Start of Block

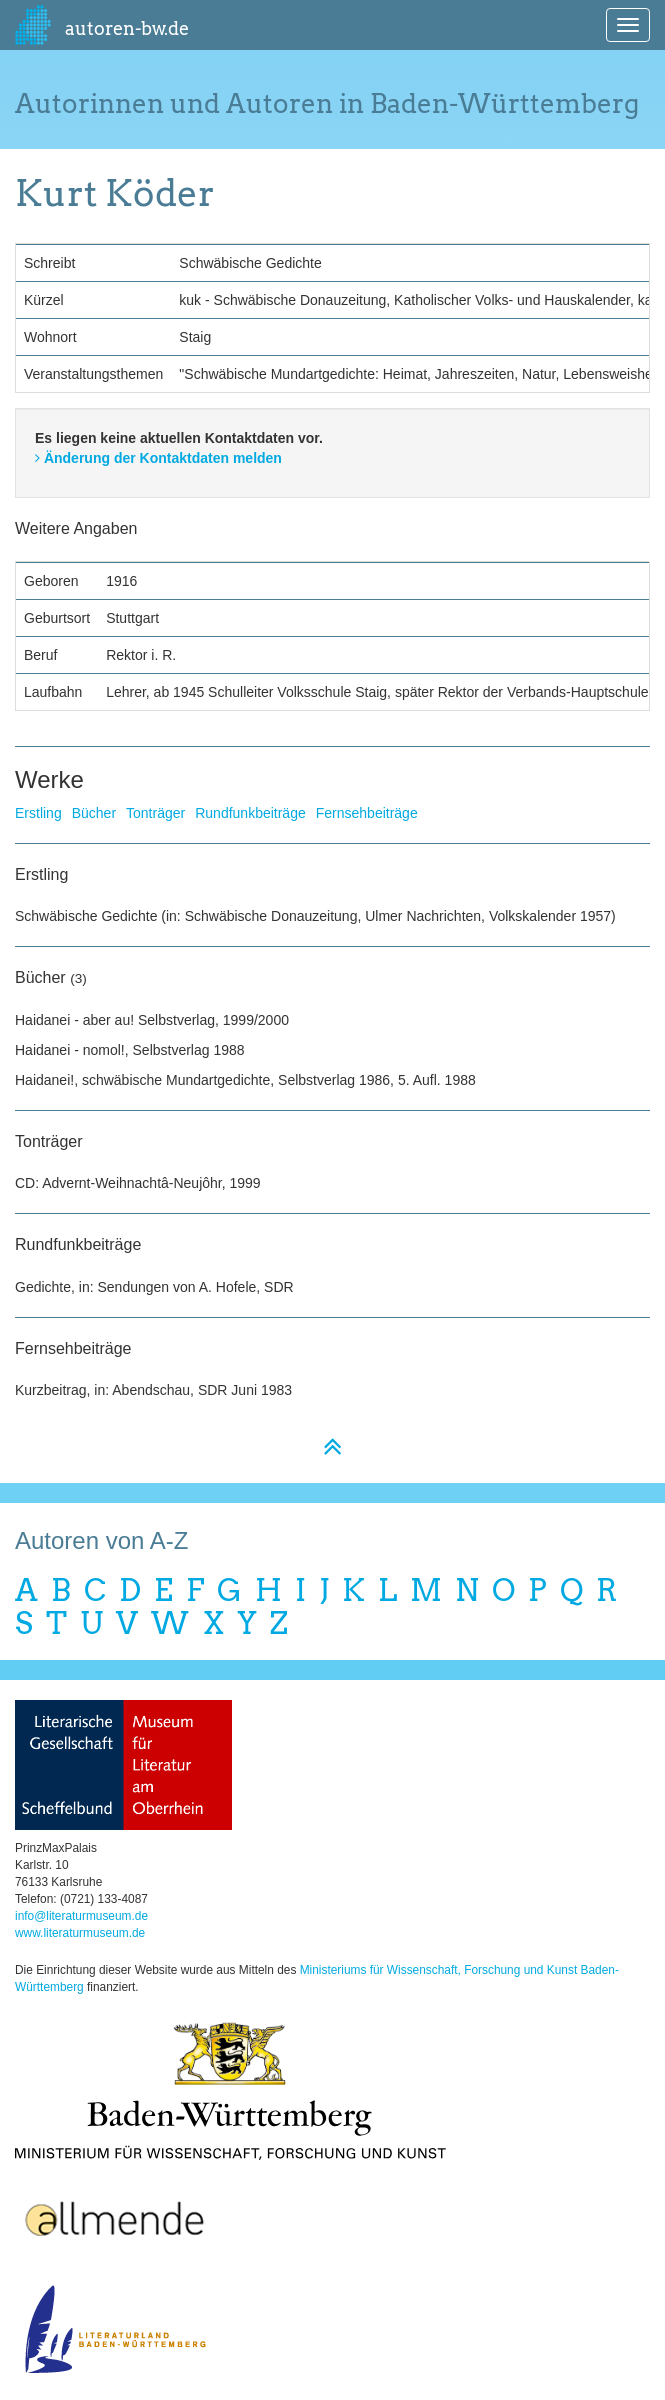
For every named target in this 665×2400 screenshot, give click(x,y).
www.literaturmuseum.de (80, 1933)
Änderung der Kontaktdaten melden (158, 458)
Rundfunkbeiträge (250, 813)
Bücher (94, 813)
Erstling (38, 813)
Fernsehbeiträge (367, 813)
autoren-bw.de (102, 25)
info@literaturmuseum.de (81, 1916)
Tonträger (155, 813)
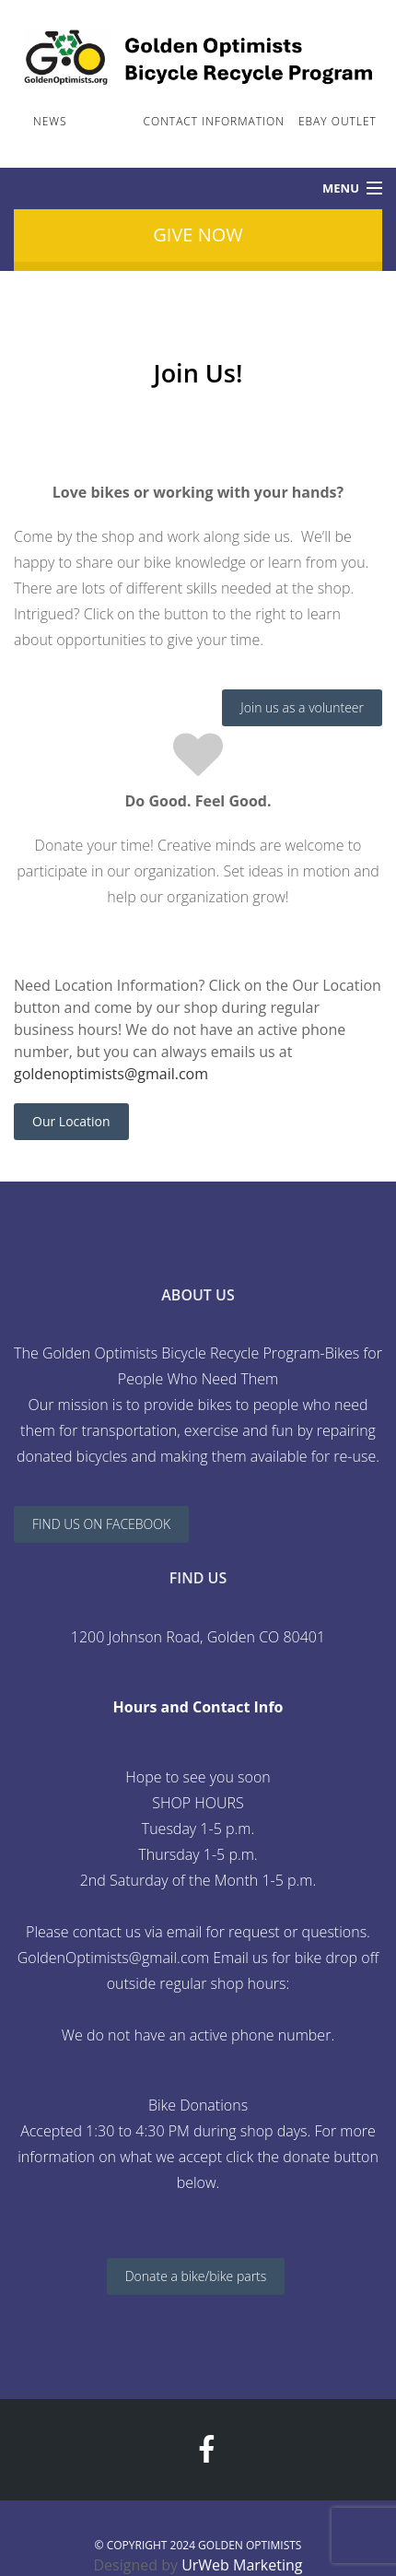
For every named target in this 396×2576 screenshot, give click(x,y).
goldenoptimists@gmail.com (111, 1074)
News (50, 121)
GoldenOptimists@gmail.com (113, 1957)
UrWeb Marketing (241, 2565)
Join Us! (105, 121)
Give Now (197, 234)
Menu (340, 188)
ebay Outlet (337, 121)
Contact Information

End of Block

§ WORK REQUEST
The required answer is the line with "UrWeb Marketing (241, 2565)" plus every line after it to the end of the entries above, transcribed exactly.

§ RESULT OF THE TASK
UrWeb Marketing (241, 2565)
Join Us! (105, 121)
Give Now (197, 234)
Menu (340, 188)
ebay Outlet (337, 121)
Contact Information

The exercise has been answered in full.